Work order:
Each record is to be printed again exactly, though not its pictures.

Task material:
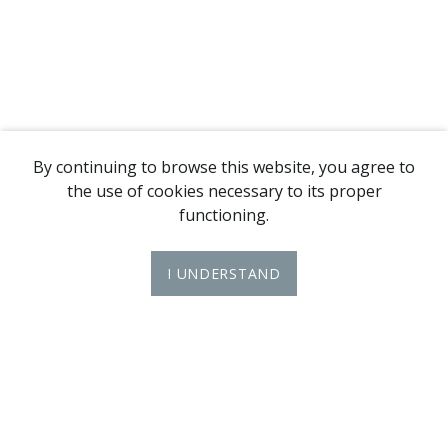
By continuing to browse this website, you agree to
the use of cookies necessary to its proper
functioning.
I UNDERSTAND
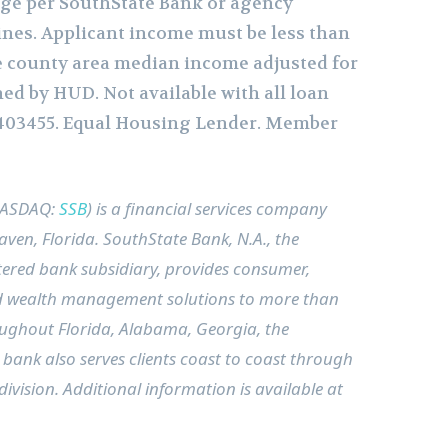
ge per SouthState Bank or agency
nes. Applicant income must be less than
he county area median income adjusted for
hed by HUD. Not available with all loan
403455. Equal Housing Lender. Member
NASDAQ:
SSB
) is a financial services company
aven, Florida
. SouthState Bank, N.A., the
ered bank subsidiary, provides consumer,
 wealth management solutions to more than
roughout
Florida
,
Alabama
,
Georgia
, the
 bank also serves clients coast to coast through
ivision. Additional information is available at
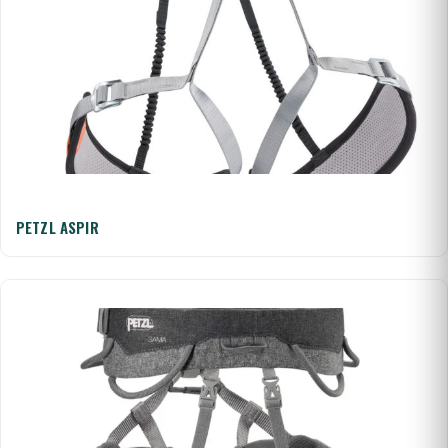
PETZL ASPIR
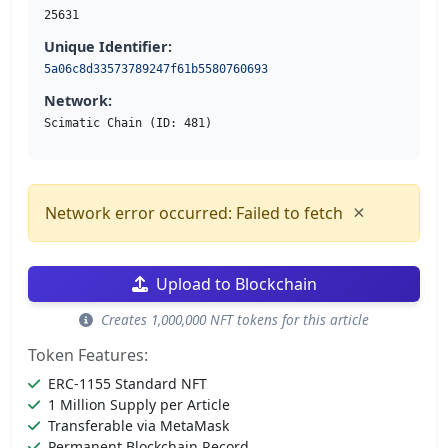
25631
Unique Identifier:
5a06c8d33573789247f61b5580760693
Network:
Scimatic Chain (ID: 481)
×
Network error occurred: Failed to fetch
Upload to Blockchain
Creates 1,000,000 NFT tokens for this article
Token Features:
ERC-1155 Standard NFT
1 Million Supply per Article
Transferable via MetaMask
Permanent Blockchain Record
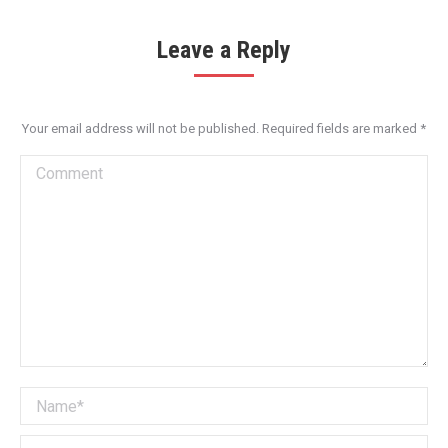
Leave a Reply
Your email address will not be published. Required fields are marked
*
Comment
Name *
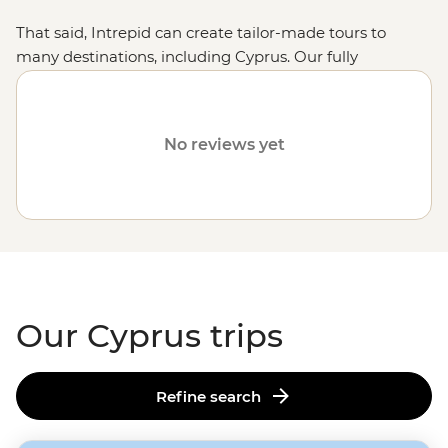
That said, Intrepid can create tailor-made tours to
many destinations, including Cyprus. Our fully
customised trips still offer the same small group
experiences with local leaders, but they're made just
the way you want them. Simply fill out your details on
No reviews yet
our
Tailor-Made
page, and one of our travel specialists
will be in touch. Or, why not visit other
European
destinations
like Turkey, Albania or Greece?
Our Cyprus trips
Refine search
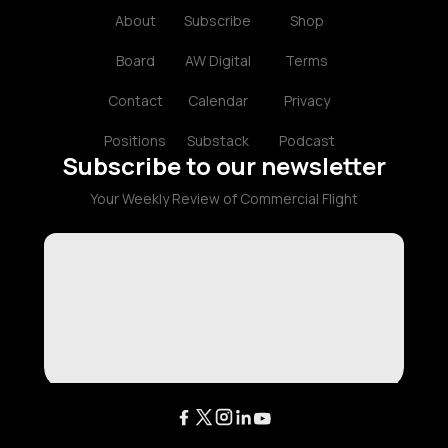
About
Subscribe
Shop
Board
AW Digital
Terms
Contact
Calendar
Privacy
Positions
Substack
Podcast
Subscribe to our newsletter
Your Weekly Review of Commercial Flight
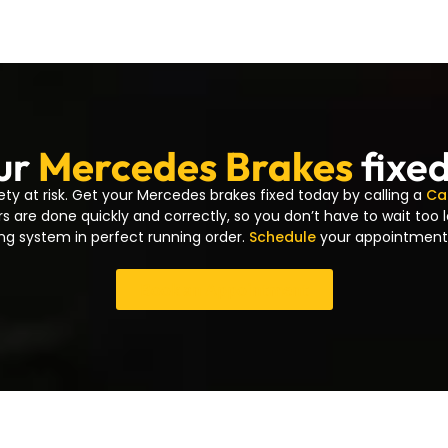
ur
Mercedes Brakes
fixe
ety at risk. Get your Mercedes brakes fixed today by calling a
Ca
rs are done quickly and correctly, so you don’t have to wait too 
ng system in perfect running order.
Schedule
your appointment
Book an Appointment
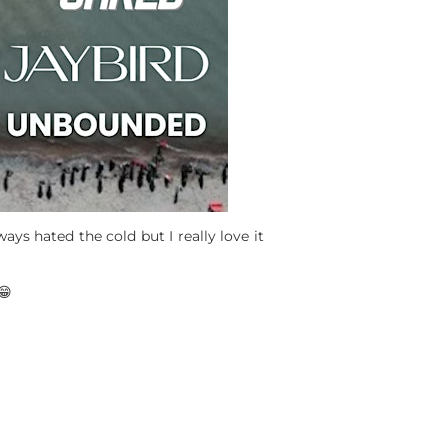
ys hated the cold but I really love it
😁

Answer to this task:
By continuing to browse this website, you agree to
the use of cookies necessary to its proper
functioning.
I UNDERSTAND
ge per SouthState Bank or agency
nes. Applicant income must be less than
he county area median income adjusted for
hed by HUD. Not available with all loan
403455. Equal Housing Lender. Member
NASDAQ:
SSB
) is a financial services company
aven, Florida
. SouthState Bank, N.A., the
ered bank subsidiary, provides consumer,
 wealth management solutions to more than
roughout
Florida
,
Alabama
,
Georgia
, the
 bank also serves clients coast to coast through
ivision. Additional information is available at
PETZL ASPIR
25631
Unique Identifier:
5a06c8d33573789247f61b5580760693
Network:
Scimatic Chain (ID: 481)
×
Network error occurred: Failed to fetch
Upload to Blockchain
Creates 1,000,000 NFT tokens for this article
Token Features:
ERC-1155 Standard NFT
1 Million Supply per Article
Transferable via MetaMask
Permanent Blockchain Record
Leave a Reply
Your email address will not be published. Required fields are marked
*
Comment
Name *
That said, Intrepid can create tailor-made tours to
many destinations, including Cyprus. Our fully
customised trips still offer the same small group
experiences with local leaders, but they're made just
the way you want them. Simply fill out your details on
No reviews yet
our
Tailor-Made
page, and one of our travel specialists
will be in touch. Or, why not visit other
European
destinations
like Turkey, Albania or Greece?
Our Cyprus trips
Refine search
About
Subscribe
Shop
Board
AW Digital
Terms
Contact
Calendar
Privacy
Positions
Substack
Podcast
Subscribe to our newsletter
Your Weekly Review of Commercial Flight
ur
Mercedes Brakes
fixe
ety at risk. Get your Mercedes brakes fixed today by calling a
Ca
rs are done quickly and correctly, so you don’t have to wait too 
ng system in perfect running order.
Schedule
your appointment
Book an Appointment
ys hated the cold but I really love it
😁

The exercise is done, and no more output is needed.